What is being asked:
Output the full listing below exactly as it reads, and skip anything that is a picture.

Provided records:
★ ★ ★ ★ ★ ★ ★
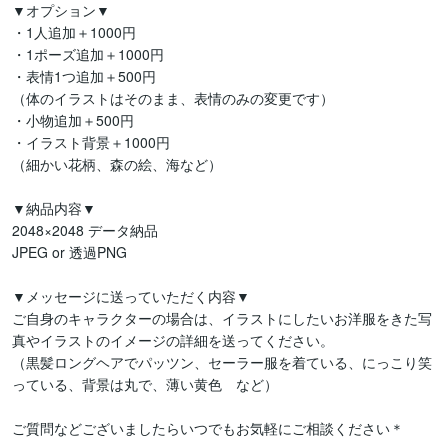
▼オプション▼

・1人追加＋1000円

・1ポーズ追加＋1000円

・表情1つ追加＋500円

（体のイラストはそのまま、表情のみの変更です）

・小物追加＋500円

・イラスト背景＋1000円

（細かい花柄、森の絵、海など）

▼納品内容▼

2048×2048 データ納品

JPEG or 透過PNG

▼メッセージに送っていただく内容▼

ご自身のキャラクターの場合は、イラストにしたいお洋服をきた写
真やイラストのイメージの詳細を送ってください。

（黒髪ロングヘアでパッツン、セーラー服を着ている、にっこり笑
っている、背景は丸で、薄い黄色　など）

ご質問などございましたらいつでもお気軽にご相談ください＊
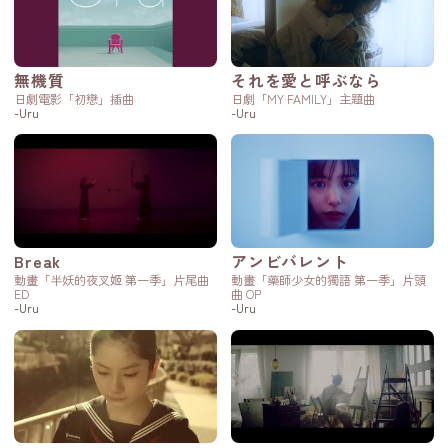
無機質
それを愛と呼ぶなら
日劇電影「初戀」插曲
日劇「MY FAMILY」主題曲
-Uru
-Uru
Break
アンビバレント
動畫「半妖的夜叉姬 第一季」片尾曲
動畫「藥師少女的獨語 第一季」片頭
ED
曲 OP
-Uru
-Uru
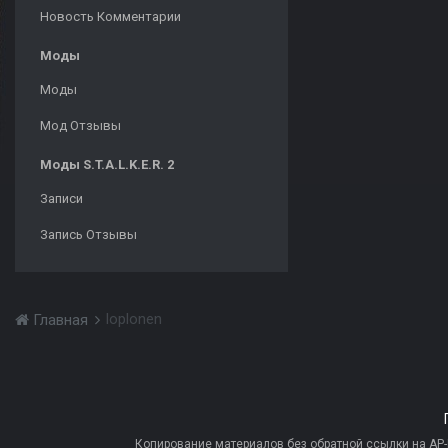
Новость Комментарии
Моды
Моды
Мод Отзывы
Моды S.T.A.L.K.E.R. 2
Записи
Запись Отзывы
loplonen
Главная
Копирование материалов без обратной ссылки на AP-PR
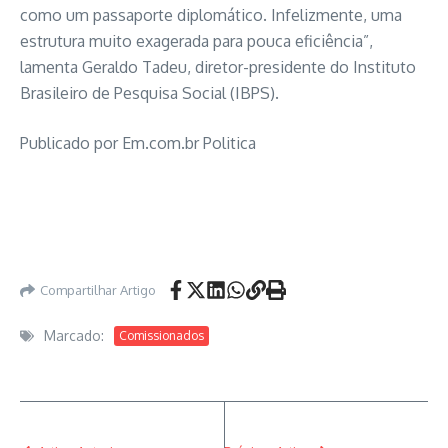
como um passaporte diplomático. Infelizmente, uma
estrutura muito exagerada para pouca eficiência”,
lamenta Geraldo Tadeu, diretor-presidente do Instituto
Brasileiro de Pesquisa Social (IBPS).
Publicado por Em.com.br Politica
Comissionados, Comissionados,
Compartilhar Artigo
Marcado:
Comissionados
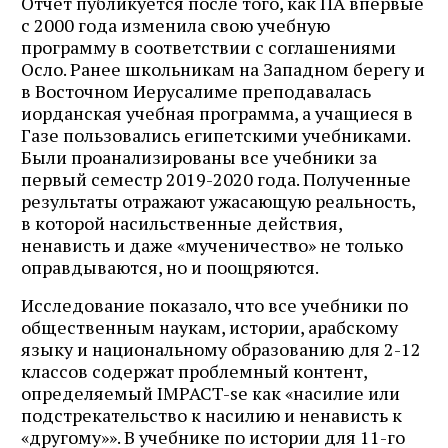
Отчет публикуется после того, как ПА впервые
с 2000 года изменила свою учебную
программу в соответствии с соглашениями
Осло. Ранее школьникам на Западном берегу и
в Восточном Иерусалиме преподавалась
иорданская учебная программа, а учащиеся в
Газе пользовались египетскими учебниками.
Были проанализированы все учебники за
первый семестр 2019-2020 года. Полученные
результаты отражают ужасающую реальность,
в которой насильственные действия,
ненависть и даже «мученичество» не только
оправдываются, но и поощряются.
Исследование показало, что все учебники по
общественным наукам, истории, арабскому
языку и национальному образованию для 2-12
классов содержат проблемный контент,
определяемый IMPACT-se как «насилие или
подстрекательство к насилию и ненависть к
«другому»». В учебнике по истории для 11-го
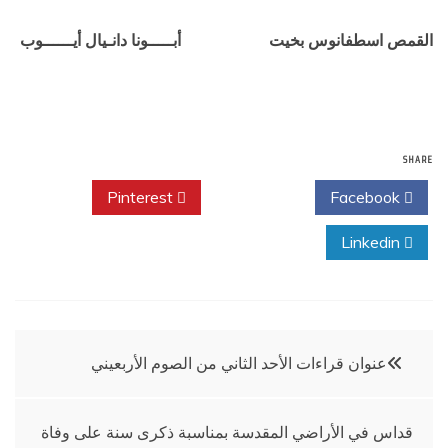
القمص اسطفانوس بخيت
أبـــــونا دانـيال أيــــــوب
SHARE
Pinterest
Twitter
Facebook
Linkedin
تصفّح
عنوان قراءات الأحد الثاني من الصوم الأربعيني
المقالات
قداس في الأراضي المقدسة بمناسبة ذكرى سنة على وفاة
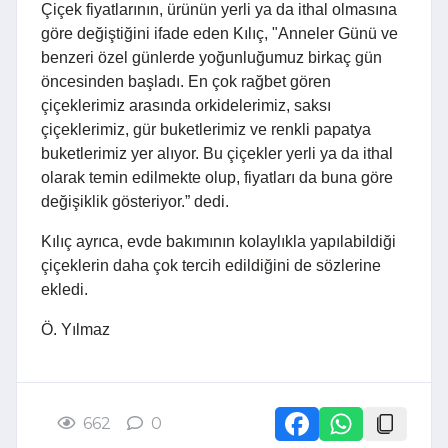
Çiçek fiyatlarının, ürünün yerli ya da ithal olmasına
göre değiştiğini ifade eden Kılıç, "Anneler Günü ve
benzeri özel günlerde yoğunluğumuz birkaç gün
öncesinden başladı. En çok rağbet gören
çiçeklerimiz arasında orkidelerimiz, saksı
çiçeklerimiz, gür buketlerimiz ve renkli papatya
buketlerimiz yer alıyor. Bu çiçekler yerli ya da ithal
olarak temin edilmekte olup, fiyatları da buna göre
değişiklik gösteriyor.” dedi.
Kılıç ayrıca, evde bakımının kolaylıkla yapılabildiği
çiçeklerin daha çok tercih edildiğini de sözlerine
ekledi.
Ö. Yılmaz
662
0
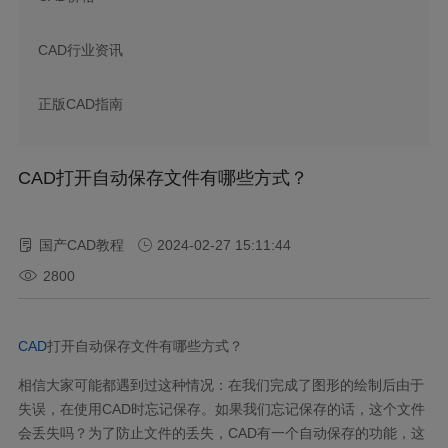
CAD行业资讯
正版CAD指南
CAD打开自动保存文件有哪些方式？
国产CAD教程
2024-02-27 15:11:44
2800
CAD
打开自动保存文件有哪些方式？
相信大家可能都遇到过这种情况：在我们完成了图形的绘制后由于
失误，在使用CAD时忘记保存。如果我们忘记保存的话，这个文件
会丢失吗？为了防止文件的丢失，CAD有一个自动保存的功能，这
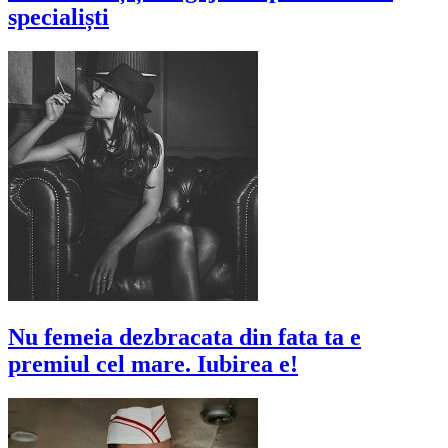
specialiști
Nu femeia dezbracata din fata ta e
premiul cel mare. Iubirea e!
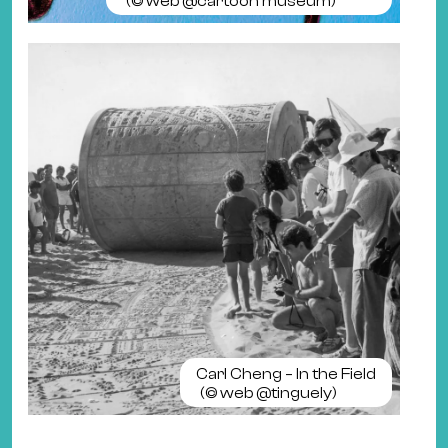
(©
web @cartoon museum
)
Carl Cheng – In the Field
(©
web @tinguely
)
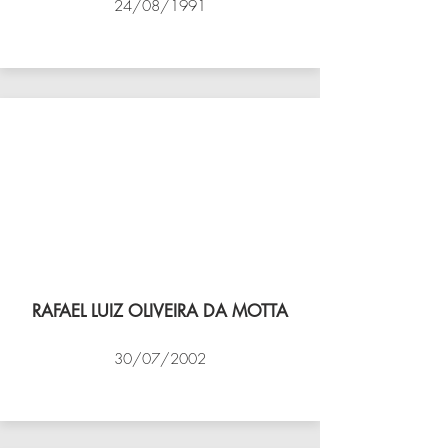
24/08/1991
VÔLEI COCOTÁ
RAFAEL LUIZ OLIVEIRA DA MOTTA
30/07/2002
NBV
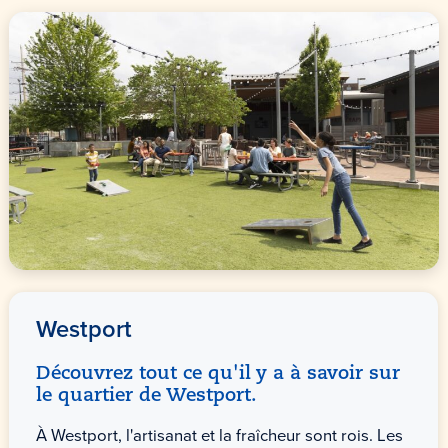
Westport
Découvrez tout ce qu'il y a à savoir sur
le quartier de Westport.
À Westport, l'artisanat et la fraîcheur sont rois. Les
★ ★ ★ ★ ★ ★ ★
Task answer:
▼オプション▼

・1人追加＋1000円

・1ポーズ追加＋1000円

・表情1つ追加＋500円

（体のイラストはそのまま、表情のみの変更です）

・小物追加＋500円

・イラスト背景＋1000円

（細かい花柄、森の絵、海など）

▼納品内容▼

2048×2048 データ納品

JPEG or 透過PNG

▼メッセージに送っていただく内容▼

ご自身のキャラクターの場合は、イラストにしたいお洋服をきた写
真やイラストのイメージの詳細を送ってください。

（黒髪ロングヘアでパッツン、セーラー服を着ている、にっこり笑
っている、背景は丸で、薄い黄色　など）

ご質問などございましたらいつでもお気軽にご相談ください＊
無機質
それを愛と呼ぶなら
日劇電影「初戀」插曲
日劇「MY FAMILY」主題曲
-Uru
-Uru
Break
アンビバレント
動畫「半妖的夜叉姬 第一季」片尾曲
動畫「藥師少女的獨語 第一季」片頭
ED
曲 OP
-Uru
-Uru
Новость Комментарии
Моды
Моды
Мод Отзывы
Моды S.T.A.L.K.E.R. 2
Записи
Запись Отзывы
loplonen
Главная
Копирование материалов без обратной ссылки на AP-PR
como um passaporte diplomático. Infelizmente, uma
estrutura muito exagerada para pouca eficiência”,
lamenta Geraldo Tadeu, diretor-presidente do Instituto
Brasileiro de Pesquisa Social (IBPS).
Publicado por Em.com.br Politica
Comissionados, Comissionados,
Compartilhar Artigo
Marcado:
Comissionados
Отчет публикуется после того, как ПА впервые
с 2000 года изменила свою учебную
программу в соответствии с соглашениями
Осло. Ранее школьникам на Западном берегу и
в Восточном Иерусалиме преподавалась
иорданская учебная программа, а учащиеся в
Газе пользовались египетскими учебниками.
Были проанализированы все учебники за
первый семестр 2019-2020 года. Полученные
результаты отражают ужасающую реальность,
в которой насильственные действия,
ненависть и даже «мученичество» не только
оправдываются, но и поощряются.
Исследование показало, что все учебники по
общественным наукам, истории, арабскому
языку и национальному образованию для 2-12
классов содержат проблемный контент,
определяемый IMPACT-se как «насилие или
подстрекательство к насилию и ненависть к
«другому»». В учебнике по истории для 11-го
القمص اسطفانوس بخيت
أبـــــونا دانـيال أيــــــوب
SHARE
Pinterest
Twitter
Facebook
Linkedin
تصفّح
عنوان قراءات الأحد الثاني من الصوم الأربعيني
المقالات
قداس في الأراضي المقدسة بمناسبة ذكرى سنة على وفاة
Çiçek fiyatlarının, ürünün yerli ya da ithal olmasına
göre değiştiğini ifade eden Kılıç, "Anneler Günü ve
benzeri özel günlerde yoğunluğumuz birkaç gün
öncesinden başladı. En çok rağbet gören
çiçeklerimiz arasında orkidelerimiz, saksı
çiçeklerimiz, gür buketlerimiz ve renkli papatya
buketlerimiz yer alıyor. Bu çiçekler yerli ya da ithal
olarak temin edilmekte olup, fiyatları da buna göre
değişiklik gösteriyor.” dedi.
Kılıç ayrıca, evde bakımının kolaylıkla yapılabildiği
çiçeklerin daha çok tercih edildiğini de sözlerine
ekledi.
Ö. Yılmaz
662
0
CAD行业资讯
正版CAD指南
CAD打开自动保存文件有哪些方式？
国产CAD教程
2024-02-27 15:11:44
2800
CAD
打开自动保存文件有哪些方式？
相信大家可能都遇到过这种情况：在我们完成了图形的绘制后由于
失误，在使用CAD时忘记保存。如果我们忘记保存的话，这个文件
会丢失吗？为了防止文件的丢失，CAD有一个自动保存的功能，这
specialiști
Nu femeia dezbracata din fata ta e
premiul cel mare. Iubirea e!
(©
web @cartoon museum
)
Carl Cheng – In the Field
(©
web @tinguely
)
24/08/1991
VÔLEI COCOTÁ
RAFAEL LUIZ OLIVEIRA DA MOTTA
30/07/2002
NBV
Westport
Découvrez tout ce qu'il y a à savoir sur
le quartier de Westport.
À Westport, l'artisanat et la fraîcheur sont rois. Les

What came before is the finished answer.